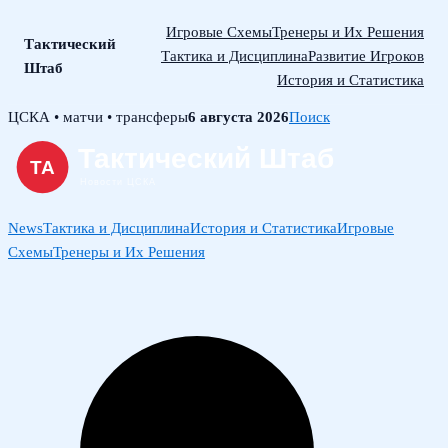
Игровые Схемы
Тренеры и Их Решения
Тактический
Тактика и Дисциплина
Развитие Игроков
Штаб
История и Статистика
Skip
ЦСКА • матчи • трансферы
6 августа 2026
Поиск
to
content
News
Тактика и Дисциплина
История и Статистика
Игровые
Схемы
Тренеры и Их Решения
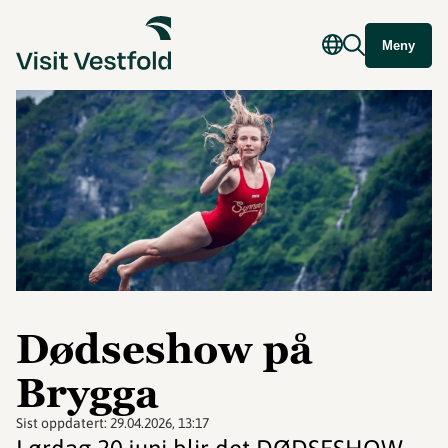
Meny
Dødseshow på
Brygga
Sist oppdatert:
29.04.2026, 13:17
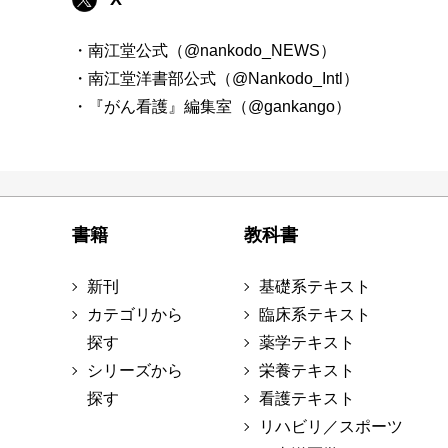
・南江堂公式（@nankodo_NEWS）
・南江堂洋書部公式（@Nankodo_Intl）
・『がん看護』編集室（@gankango）
書籍
教科書
新刊
基礎系テキスト
カテゴリから
臨床系テキスト
探す
薬学テキスト
シリーズから
栄養テキスト
探す
看護テキスト
リハビリ／スポーツ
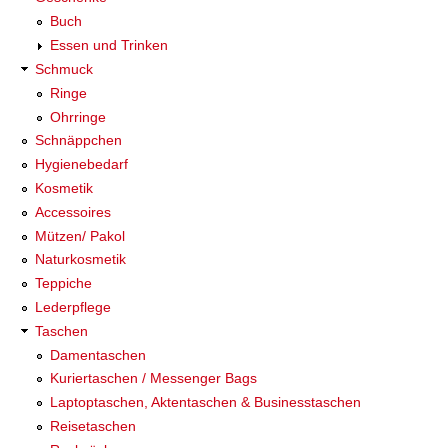
Buch
Essen und Trinken
Schmuck
Ringe
Ohrringe
Schnäppchen
Hygienebedarf
Kosmetik
Accessoires
Mützen/ Pakol
Naturkosmetik
Teppiche
Lederpflege
Taschen
Damentaschen
Kuriertaschen / Messenger Bags
Laptoptaschen, Aktentaschen & Businesstaschen
Reisetaschen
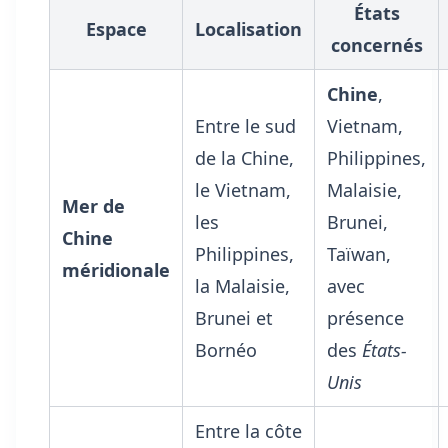
États
Espace
Localisation
concernés
Chine
,
Entre le sud
Vietnam,
de la Chine,
Philippines,
le Vietnam,
Malaisie,
Mer de
les
Brunei,
Chine
Philippines,
Taïwan,
méridionale
la Malaisie,
avec
Brunei et
présence
Bornéo
des
États-
Unis
Entre la côte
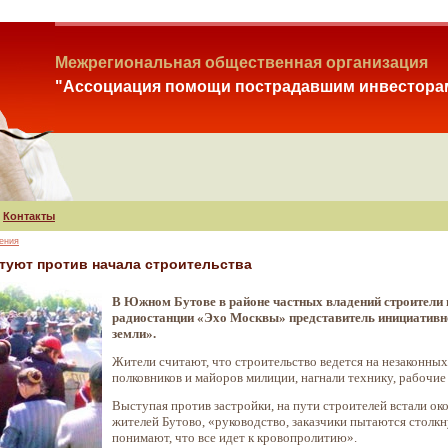
Межрегиональная общественная организация
"Ассоциация помощи пострадавшим инвестора
Контакты
ения
туют против начала строительства
В Южном Бутове в районе частных владений строители 
радиостанции «Эхо Москвы» представитель инициативно
земли».
Жители считают, что строительство ведется на незаконны
полковников и майоров милиции, нагнали технику, рабочи
Выступая против застройки, на пути строителей встали о
жителей Бутово, «руководство, заказчики пытаются столкну
понимают, что все идет к кровопролитию».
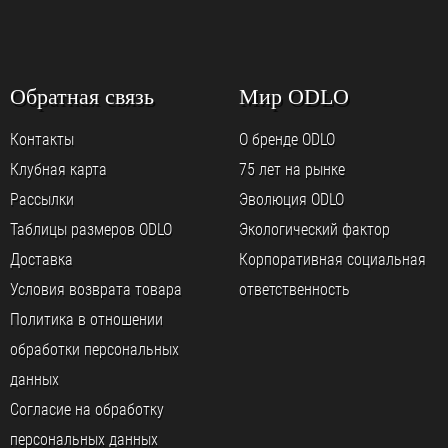
Обратная связь
Мир ODLO
Контакты
О бренде ODLO
Клубная карта
75 лет на рынке
Рассылки
Эволюция ODLO
Таблицы размеров ODLO
Экологический фактор
Доставка
Корпоративная социальная
Условия возврата товара
ответственность
Политика в отношении
обработки персональных
данных
Согласие на обработку
персональных данных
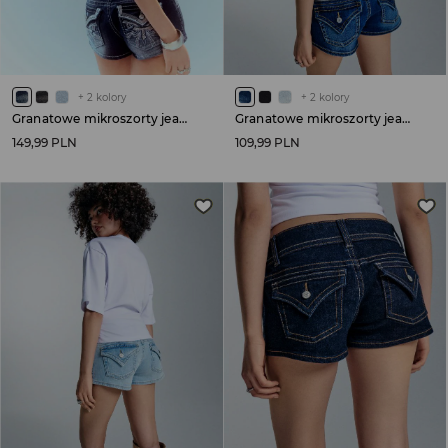
+
2
kolory
+
2
kolory
Granatowe mikroszorty jeansowe z aplikacją na tyle
Granatowe mikroszorty jeansowe low waist
149,99 PLN
109,99 PLN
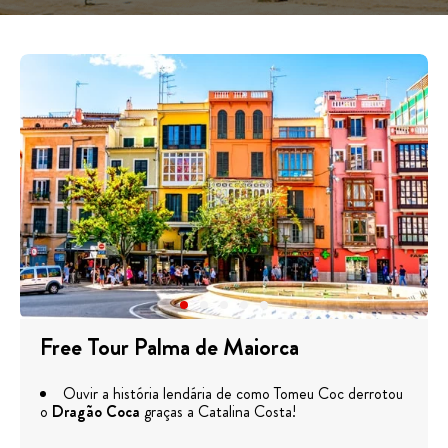
Free Tour Palma de Maiorca
Ouvir a história lendária de como Tomeu Coc derrotou
o
Dragão Coca
graças a Catalina Costa!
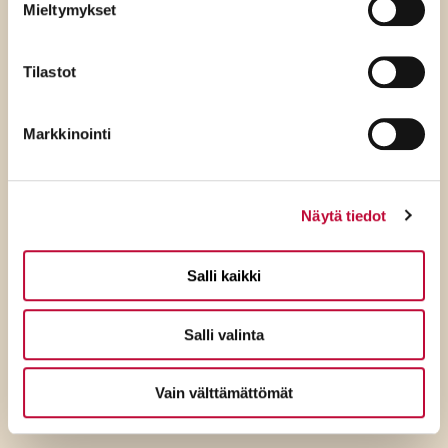
Mieltymykset
Tilastot
Markkinointi
Näytä tiedot
7.8.2026
Salli kaikki
SDP:n Tuppurainen:
Salli valinta
Kokoomuksen ylimielisyys
ulottuu jo ulko- ja
Vain välttämättömät
turvallisuuspolitiikkaan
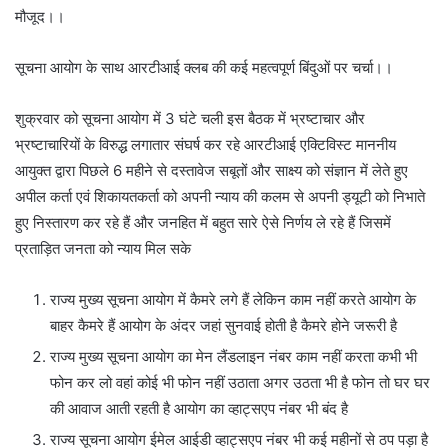
मौजूद।।
सूचना आयोग के साथ आरटीआई क्लब की कई महत्वपूर्ण बिंदुओं पर चर्चा।।
शुक्रवार को सूचना आयोग में 3 घंटे चली इस बैठक में भ्रष्टाचार और
भ्रष्टाचारियों के विरुद्ध लगातार संघर्ष कर रहे आरटीआई एक्टिविस्ट माननीय
आयुक्त द्वारा पिछले 6 महीने से दस्तावेज सबूतों और साक्ष्य को संज्ञान में लेते हुए
अपील कर्ता एवं शिकायतकर्ता को अपनी न्याय की कलम से अपनी ड्यूटी को निभाते
हुए निस्तारण कर रहे हैं और जनहित में बहुत सारे ऐसे निर्णय ले रहे हैं जिसमें
प्रताड़ित जनता को न्याय मिल सके
राज्य मुख्य सूचना आयोग में कैमरे लगे हैं लेकिन काम नहीं करते आयोग के
बाहर कैमरे हैं आयोग के अंदर जहां सुनवाई होती है कैमरे होने जरूरी है
राज्य मुख्य सूचना आयोग का मेन लैंडलाइन नंबर काम नहीं करता कभी भी
फोन कर लो वहां कोई भी फोन नहीं उठाता अगर उठता भी है फोन तो घर घर
की आवाज आती रहती है आयोग का व्हाट्सएप नंबर भी बंद है
राज्य सूचना आयोग ईमेल आईडी व्हाट्सएप नंबर भी कई महीनों से ठप पड़ा है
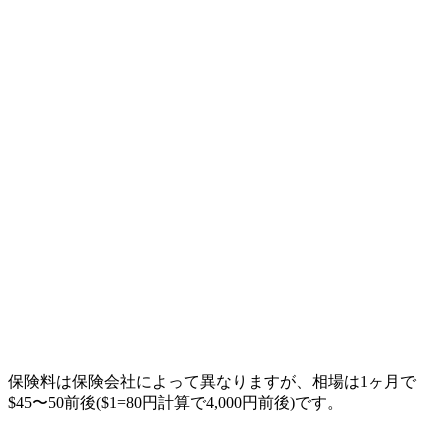
保険料は保険会社によって異なりますが、相場は
1ヶ月で
$45〜50前後($1=80円計算で4,000円前後)
です。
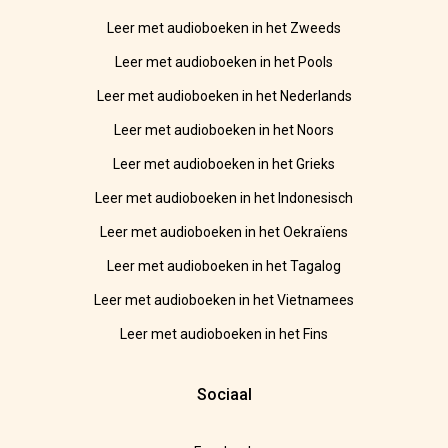
Leer met audioboeken in het Zweeds
Leer met audioboeken in het Pools
Leer met audioboeken in het Nederlands
Leer met audioboeken in het Noors
Leer met audioboeken in het Grieks
Leer met audioboeken in het Indonesisch
Leer met audioboeken in het Oekraïens
Leer met audioboeken in het Tagalog
Leer met audioboeken in het Vietnamees
Leer met audioboeken in het Fins
Sociaal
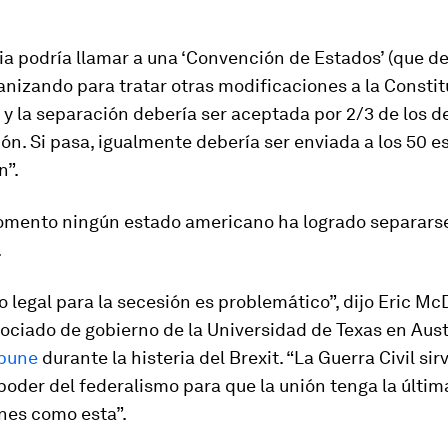
nia podría llamar a una ‘Convención de Estados’ (que d
anizando para tratar otras modificaciones a la Consti
y la separación debería ser aceptada por 2/3 de los 
ón. Si pasa, igualmente debería ser enviada a los 50 e
n”.
omento ningún estado americano ha logrado separarse
.
o legal para la secesión es problemático”, dijo Eric Mc
ociado de gobierno de la Universidad de Texas en Aust
ibune
durante la histeria del Brexit. “La Guerra Civil sir
 poder del federalismo para que la unión tenga la últi
nes como esta”.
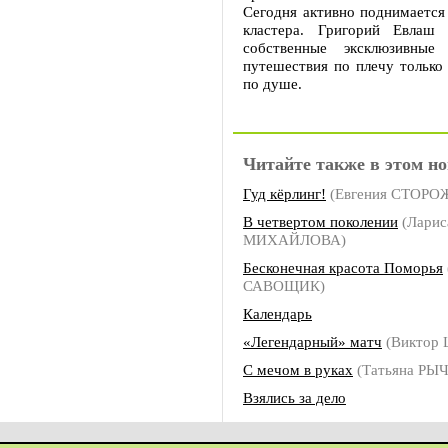
Сегодня активно поднимается
кластера. Григорий Евлаш
собственные эксклюзивны
путешествия по плечу только
по душе.
Читайте также в этом но
Гуд кёрлинг!
(Евгения СТОРО
В четвертом поколении
(Ларис
МИХАЙЛОВА)
Бесконечная красота Поморья
САВОЩИК)
Календарь
«Легендарный» матч
(Виктор 
С мечом в руках
(Татьяна РЫ
Взялись за дело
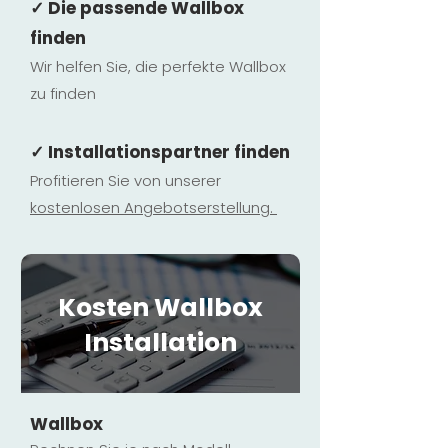
✓ Die passende Wallbox
finden
Wir helfen Sie, die perfekte Wallbox
zu finden
✓ Installationspartner finden
Profitieren Sie von unserer
kostenlosen Ange
botserstellun
g.
Kosten Wallbox
Installation
Wallbox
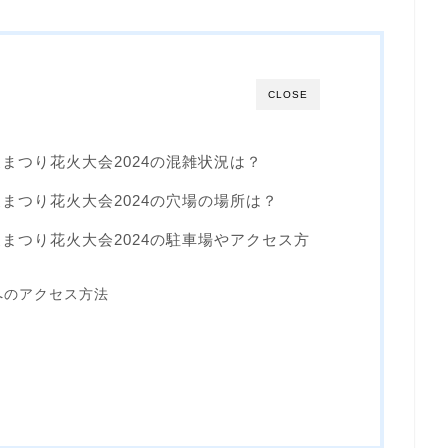
CLOSE
まつり花火大会2024の混雑状況は？
まつり花火大会2024の穴場の場所は？
まつり花火大会2024の駐車場やアクセス方
へのアクセス方法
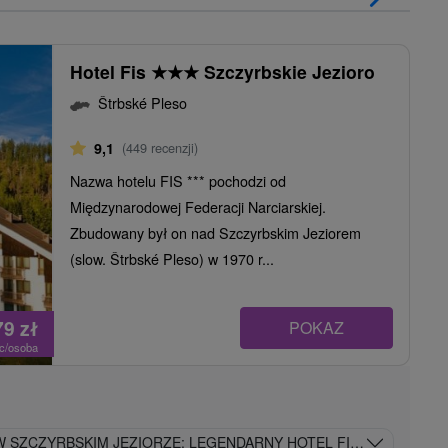
Hotel Fis
★
★
★
Szczyrbskie Jezioro
Štrbské Pleso
9,1
(449 recenzji)
Nazwa hotelu FIS *** pochodzi od
Międzynarodowej Federacji Narciarskiej.
Zbudowany był on nad Szczyrbskim Jeziorem
(slow. Štrbské Pleso) w 1970 r...
79
zł
POKAZ
oc/osoba
SZCZYRBSKIM JEZIORZE: LEGENDARNY HOTEL FIS Z KOLEJKAMI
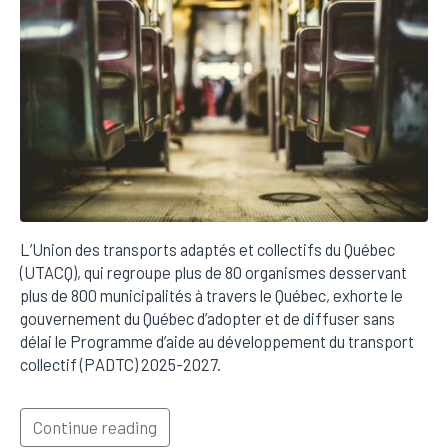
L’Union des transports adaptés et collectifs du Québec
(UTACQ), qui regroupe plus de 80 organismes desservant
plus de 800 municipalités à travers le Québec, exhorte le
gouvernement du Québec d’adopter et de diffuser sans
délai le Programme d’aide au développement du transport
collectif (PADTC) 2025-2027.
Continue reading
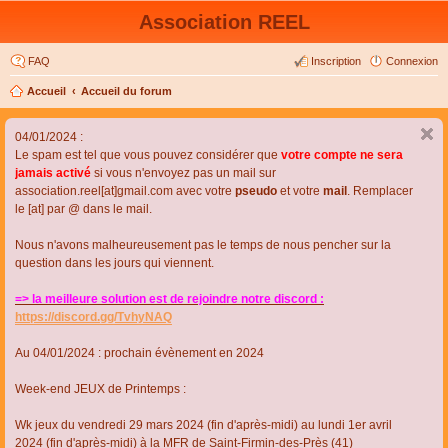
Association REEL
FAQ
Inscription
Connexion
Accueil
Accueil du forum
04/01/2024 :
Le spam est tel que vous pouvez considérer que
votre compte ne sera
jamais activé
si vous n'envoyez pas un mail sur
association.reel[at]gmail.com avec votre
pseudo
et votre
mail
. Remplacer
le [at] par @ dans le mail.
Nous n'avons malheureusement pas le temps de nous pencher sur la
question dans les jours qui viennent.
=> la meilleure solution est de rejoindre notre discord :
https://discord.gg/TvhyNAQ
Au 04/01/2024 : prochain évènement en 2024
Week-end JEUX de Printemps :
Wk jeux du vendredi 29 mars 2024 (fin d'après-midi) au lundi 1er avril
2024 (fin d'après-midi) à la MFR de Saint-Firmin-des-Près (41)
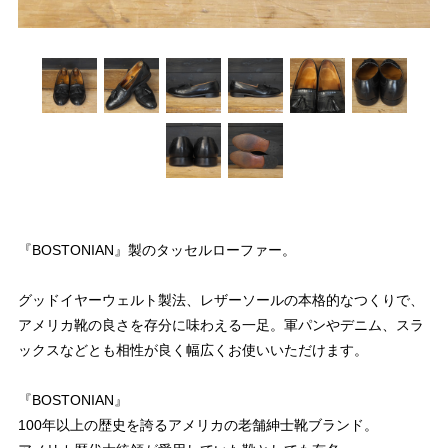
『BOSTONIAN』製のタッセルローファー。
グッドイヤーウェルト製法、レザーソールの本格的なつくりで、
アメリカ靴の良さを存分に味わえる一足。軍パンやデニム、スラ
ックスなどとも相性が良く幅広くお使いいただけます。
『BOSTONIAN』
100年以上の歴史を誇るアメリカの老舗紳士靴ブランド。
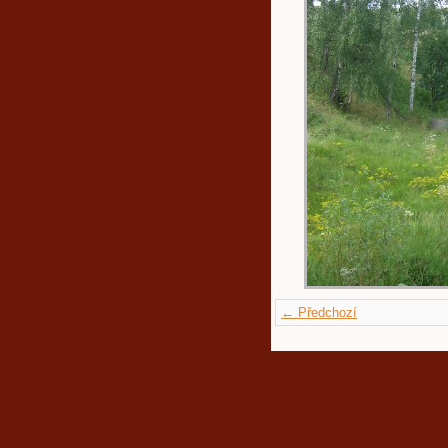
← Předchozí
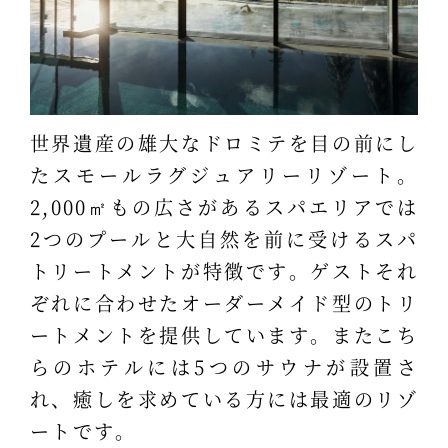
世界遺産の雄大なドロミテを目の前にし
たスモールラグジュアリーリゾート。
2,000㎡もの広さがあるスパエリアでは
2つのプールと大自然を前に受けるスパ
トリートメントが特徴です。ゲストそれ
ぞれに合わせたオーダーメイド型のトリ
ートメントを提供しています。またこち
らのホテルには5つのサウナが設置さ
れ、癒しを求めている方には最適のリゾ
ートです。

■ Task brief
Quote the lines above exactly, starting with the one that has "В четвертом поколении" and ending with the one that has "(UTACQ), qui regroupe"; drop the pictures and include nothing else.

■ Written answer
В четвертом поколении
(Ларис
МИХАЙЛОВА)
Бесконечная красота Поморья
САВОЩИК)
Календарь
«Легендарный» матч
(Виктор 
С мечом в руках
(Татьяна РЫ
Взялись за дело
✓ Die passende Wallbox
finden
Wir helfen Sie, die perfekte Wallbox
zu finden
✓ Installationspartner finden
Profitieren Sie von unserer
kostenlosen Ange
botserstellun
g.
Kosten Wallbox
Installation
Wallbox
CLOSE
まつり花火大会2024の混雑状況は？
まつり花火大会2024の穴場の場所は？
まつり花火大会2024の駐車場やアクセス方
へのアクセス方法
Hotel Fis
★
★
★
Szczyrbskie Jezioro
Štrbské Pleso
9,1
(449 recenzji)
Nazwa hotelu FIS *** pochodzi od
Międzynarodowej Federacji Narciarskiej.
Zbudowany był on nad Szczyrbskim Jeziorem
(slow. Štrbské Pleso) w 1970 r...
79
zł
POKAZ
oc/osoba
SZCZYRBSKIM JEZIORZE: LEGENDARNY HOTEL FIS Z KOLEJKAMI
L’Union des transports adaptés et collectifs du Québec
(UTACQ), qui regroupe plus de 80 organismes desservant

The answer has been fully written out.